[ 00:16 monday 26 november – via carrozieri alla posta, napoli ]
i write from an enormous room on the top floor of a crumbling eighteenth-century palazzo, behind the architecture school in the centre of town, tended by two grand napolitan ladies who appear to be equally ancient. there is no heating so i rely upon layers of heavy bedclothes to keep the chill night air at bay. adjoining my bedroom is a still huger salon, crammed with mismatched furniture. i am here as a result of a tip from my friend gabriele in palermo. otherwise i should probably have ended up somewhere sensible and ordinary.

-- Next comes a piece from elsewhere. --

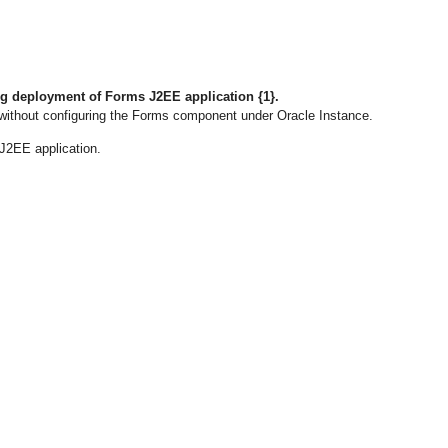
ng deployment of Forms J2EE application {1}.
ithout configuring the Forms component under Oracle Instance.
J2EE application.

it is almost exactly a decade since i last stayed in this city. the former occasion, in the middle of december 1991, was also my very first foray into italy. at that time i was studying at cambridge and managing a choir composed of my fellow choral scholars from st john’s college. financed by the banco di napoli and the british council we flew over here, gave a ticket-only charity performance in the british consulate, then a proper concert in the chiesa santa chiara in front of an audience of about 4000. after a self-indulgent programme comprising most of my favourite repertoire (josquin, gombert, poulenc, stravinsky…) we encored with mel torme’s “christmas song”. to my chagrin the crowd left us in little doubt which part of the programme they appreciated. the front two rows were composed entirely of diplomats and politicians and on this occasions at least their feelings were entirely representative of the wider population. afterwards the british ambassador took me to dinner with barone barracca who showed us his collection of antique guns. slightly overwhelming for a fresh-faced undergraduate.
despite all this i came away thinking napoli rather an ugly city, wondering why people made such a song and dance about it.
i travelled over from stromboli last wednesday determined to return with a codice fiscale, the tax registration one needs in order to open a bank account, subscribe to a phone service, view billing information online, buy a packet of crisps, &c. i first tried to obtain one in milano last summer but after a couple of weeks circulating between half a dozen offices in different parts of town, invariably closed at whatever time i chanced to arrive, i gave up. this time, despite another campaign of iterative misinformation, i persisted and am now the proud possessor of a smudged computer print-out bearing the precious chain of figures and letters.
during the struggle i have become completely intoxicated with napoli. for most of my life i have acknowledged myself a devout ruralist, viewing cities as splendidly diverting places in short bursts but essentially dehumanising and awful. now my credentials are in tatters. somehow this place has cast a spell on me. there is a precipitous excitement on the streets, a vividness and immediacy of living. it is an unruly, messy, passionate place. the narrow winding canyons of back-streets, decorated everywhere with washing, are continually interrupted by sumptuous obelisks and churches. law is something which emerges from a kind of wild consensus, all that is prescribed from above is contemptuously ignored. when an entire population takes this stance it is difficult for any authority to prevail. napoli is the triumphant example of a city sprung from humanity in all its shades, not from mechanism or rational organisation. nobody would ever plan napoli. it is a dangerous place, corrupt, decadent. dark and light elements are so tightly intertwined here that they cannot be disentangled. the city is a vast mega-celled organism; breathing, seathing, pulsing with an intelligence of the seasons of man and earth.
santa chiara is just around the corner from me, a massive mediaeval structure flattened during the war by an american bomb intended for the port and rebuilt immediately afterwards with unperturbable hauteur. i look on it with different eyes from those of 1991. walking back from an arabic cafe on piazza bellini (where i had been writing my journal and reading a powerful old history of the jackson presidencies of the 1830s) i entered piazza gesu nuovo to find it thronged with young people; cars and scooters arrayed at crazy angles around the edges, a bonfire blazing on the far side. to many this would appear a scene of urban collapse, a source of fear. such people i would urge to observe the details more closely; to see the intricate maneouvers negotiated between drivers to enable vehicles to come and go, notice how the fire is kept in place with the occasional nudge to avoid damage to surrounding buildings, witness how the crowd manages itself and how rapidly incipient scuffles are subdued. what i see is a celebration of civilisation, not its absense. what is see is a community occupying and using its city in a way i have not witnesses elsewhere. in napoli i feel tremendous optimism.